Vaclav HAVEL (1936-2011), une grande figure de la démocratie, héros de la « Révolution de velours » (Présence Mariste N° 271, avril 2012)

__6__ UNE GRANDE FIGURE DE LA DEMOCRATIE

Décédé le 18 décembre 2011, Vaclav Havel fait partie sans aucun doute des personnalités qui ont marqué l’histoire de l’Europe de l’Est à la fin du 20e siècle.

Vaclav Havel, président
Vaclav Havel, président

Dissident de toujours, héros de la « révolution de velours », dramaturge, réalisateur, essayiste, philosophe, les attributs ne manquent pas pour désigner Vaclav Havel. Il était tout cela à la fois et n’a jamais dissocié aucune de ses fonctions.

Né le 5 octobre 1936 à Prague, au sein d’une famille de la bourgeoisie praguoise, riche et cultivée. En 1948, à l’arrivée au pouvoir des communistes, sa famille est dépossédée de ses biens. Le jeune Vaclav, au terme de sa scolarité obligatoire, se trouve comme la plupart des membres de l’élite, taxé « d’ennemi du peuple » et donc interdit d’études par le régime communiste. Qu’à cela ne tienne, apprenti-technicien dans un laboratoire de chimie, il complète sa formation pré-universitaire en assistant à des cours du soir, tout en commençant à publier articles et nouvelles dans des revues liées au théâtre.
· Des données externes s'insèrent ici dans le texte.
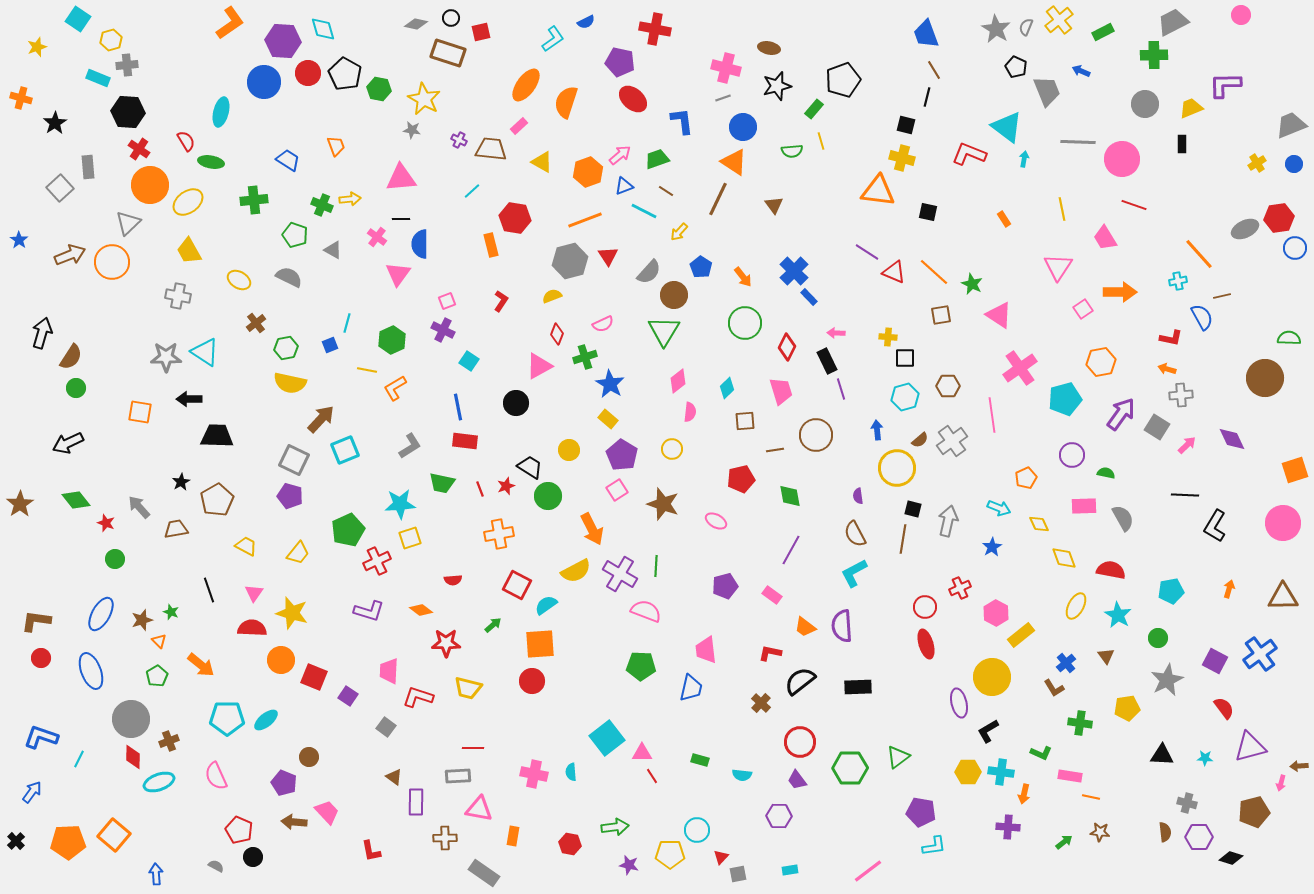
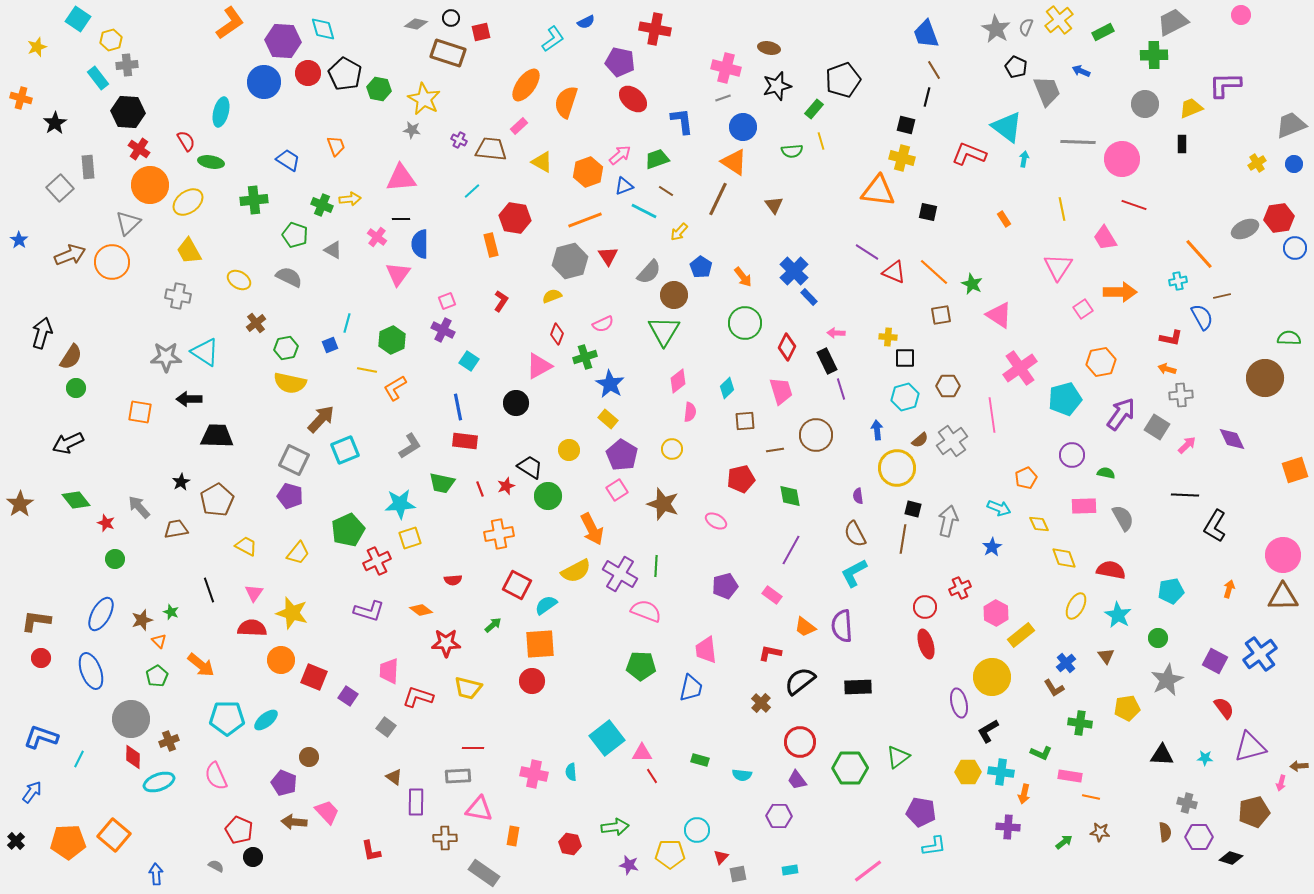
cyan rectangle at (98, 78): rotated 30 degrees clockwise
pink circle at (1283, 523): moved 32 px down
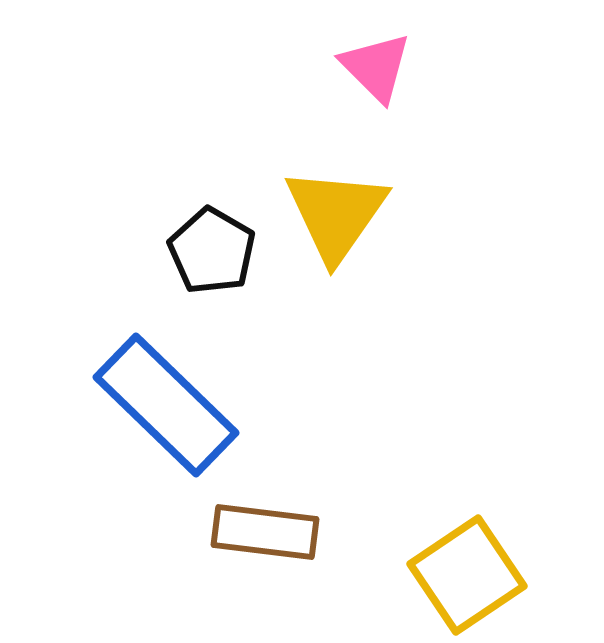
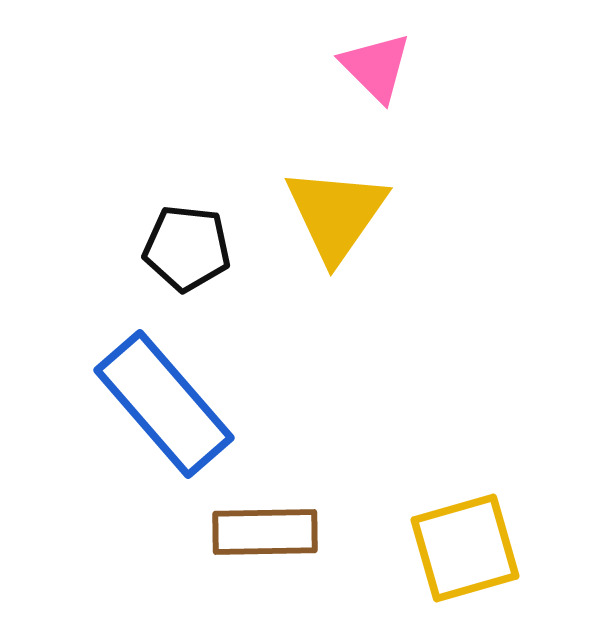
black pentagon: moved 25 px left, 3 px up; rotated 24 degrees counterclockwise
blue rectangle: moved 2 px left, 1 px up; rotated 5 degrees clockwise
brown rectangle: rotated 8 degrees counterclockwise
yellow square: moved 2 px left, 27 px up; rotated 18 degrees clockwise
En 1963, le théâtre « La Balustrade » produit sa 1re pièce « la fête en plein air » ; elle véhicule de manière forte les idées et tendances qui culmineront lors du Printemps de Prague de 1968 dans l’expression « un socialisme à visage humain » incarnée par Alexandre Dubcek.

Dans la nuit du 20 au 21 août 1968, sur décision de Léonid Brejnev, les armées des pays « frères », envahissent la Tchécoslovaquie et anéantissent le processus de libéralisation du Printemps de Prague. Malgré les menaces, Vaclav Havel, opiniâtre et intrépide, n’abandonne pas ses convictions ; son engagement lui coûte, d’abord, la censure de ses pièces puis, en 1971, leur interdiction.

Le Cardinal Tomasek, Jean-Paul II et Vaclav Havel
Le Cardinal Tomasek, Jean-Paul II et Vaclav Havel

Pour vivre, il travaille dans une brasserie et entre résolument dans la dissidence en continuant de dénoncer l’oppression du peuple par la « normalisation » : censure des medias, interdiction de voyager à l’étranger et aux opposants au régime d’exercer des responsabilités et à leurs enfants d’accéder aux études. Vaclav écrit : « Ce pouvoir pervers et dangereux peut arrêter tout un chacun simplement parce qu’il respire, parce qu’il chante, parce qu’il se promène… ! »

En 1977, il est l’un des co-fondateurs et l’un des trois porte-parole de la « Charte 77 », une organisation de défense des droits de l’homme ; cela lui vaudra la prison à trois reprises (5 ans entre 1977 et 1989).

La ville de Prague, son château et sa cathédrale au loin
La ville de Prague, son château et sa cathédrale au loin

En novembre 1989, il devient un personnage-clé de la Révolution de velours et, en décembre, il accède à la présidence sans l’avoir vraiment souhaité ; il est reconnu comme un président non partisan, indépendant de tout parti politique.

En juillet 1992, il démissionne de ses fonctions lorsque la partition entre Tchèques et Slovaques devint inéluctable et en janvier 1993, est élu président de la nouvelle République tchèque indépendante.

Havel a incarné les aspirations de la moitié d’un continent coupé par le Rideau de fer et a voué toute sa vie à la cause de la liberté humaine.